January 2017 Exhibition link
John Rummell (American, 1861-1942) noted landscape & portrait painter, printmaker, lecturer, teacher and writer from Buffalo, New York. Rummell was born in Springville, NY to Frank X. Rummell and Eliza (née Fiesel). Rummell received his general education in the Buffalo schools and graduated from Central High School in Buffalo. He went to Emerson College of Oratory, Boston, MA, and studied art with several acclaimed artists to include, landscape painting for two years with Lemuel B.C. Josephs, John F. Carlson for two years, portaiture and figurative painting with Frank Vincent Du Mond, figure drawing with Georg B. Bridgman, and also with Carl Ahrens.
Rummell was a member of the Buffalo Society of Artists and was treasurer and financial secretary for three years, vice president for one year, and was also a member of the American Artists Professional League. He exhibited in numerous exhibitions across the United States to include; the Buffalo Society of Artists at the Albright Gallery in Buffalo (1917-19, 1921 Prizes, 1931, 1934 Prize), the Pennsylvania Academy of the Fine Arts in Philadelphia (1921), the Art Institute of Chicago, the Arnot Gallery, Elmira, NY, Public Library, Binghamton, NY, Syracuse Museum of Fine Arts and the Memorial Art Gallery in Rochester, NY, winning many honors over the course of his career to include; A Fellowship Prize of $50 for the painting "The Heralding of Autumn", exhibited with the BSA in 1921 and frequent Honorable Mention of paintings exhibited with the same.

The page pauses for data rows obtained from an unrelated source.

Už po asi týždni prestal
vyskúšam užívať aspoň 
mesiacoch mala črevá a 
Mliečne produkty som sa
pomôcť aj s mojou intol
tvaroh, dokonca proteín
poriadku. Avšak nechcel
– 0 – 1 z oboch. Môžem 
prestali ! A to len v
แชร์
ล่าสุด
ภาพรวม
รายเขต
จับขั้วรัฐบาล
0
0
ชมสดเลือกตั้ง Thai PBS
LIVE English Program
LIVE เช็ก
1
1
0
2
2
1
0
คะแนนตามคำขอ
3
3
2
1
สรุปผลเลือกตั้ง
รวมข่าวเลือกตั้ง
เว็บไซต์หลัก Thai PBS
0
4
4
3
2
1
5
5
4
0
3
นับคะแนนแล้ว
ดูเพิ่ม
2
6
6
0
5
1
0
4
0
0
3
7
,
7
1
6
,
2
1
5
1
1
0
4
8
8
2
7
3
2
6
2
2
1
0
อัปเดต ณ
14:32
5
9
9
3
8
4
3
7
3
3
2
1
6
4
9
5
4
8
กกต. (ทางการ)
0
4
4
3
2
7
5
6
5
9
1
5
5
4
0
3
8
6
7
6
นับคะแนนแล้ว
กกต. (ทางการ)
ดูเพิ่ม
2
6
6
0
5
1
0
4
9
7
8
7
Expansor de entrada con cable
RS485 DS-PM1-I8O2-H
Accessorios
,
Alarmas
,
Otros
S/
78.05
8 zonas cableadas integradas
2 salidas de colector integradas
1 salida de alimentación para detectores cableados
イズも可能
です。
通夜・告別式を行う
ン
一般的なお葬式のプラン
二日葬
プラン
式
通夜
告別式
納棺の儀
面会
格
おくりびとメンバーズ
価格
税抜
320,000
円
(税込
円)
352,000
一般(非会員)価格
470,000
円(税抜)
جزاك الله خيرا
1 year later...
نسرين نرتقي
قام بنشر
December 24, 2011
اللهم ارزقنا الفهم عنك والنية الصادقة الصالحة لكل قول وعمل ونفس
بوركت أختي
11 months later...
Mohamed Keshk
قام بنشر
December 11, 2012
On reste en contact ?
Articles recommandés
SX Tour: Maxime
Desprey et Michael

Rummell taught art for several years in his own landscape painting school in Buffalo and was also an art lecturer at the Albright Art Gallery and elsewhere. In addition, Rummell was a dramatic reader and teacher of vocal and pantomimic expression. As a reader, he made a specialty of the English classics, having besides many other things, ten Shakesperean dramas in his reperatory. From 1907-1914, he opened a school of the speech arts, elocution, oratory, conversation, and drama in Buffalo, and also taught English & French in New York and Philadelphia. As a writer, he is known for his book, Aims and Ideals of Representative American Painters (1901). Rummell painted a landscape scene for the Buffalo Museum of Science titled "Clouds" but the piece has been listed as 'lost'. His works can be found in many private, public and museum collections nationwide and abroad. Rummell died in 1942 and is buried in Forest Lawn Cemetery, Buffalo, NY.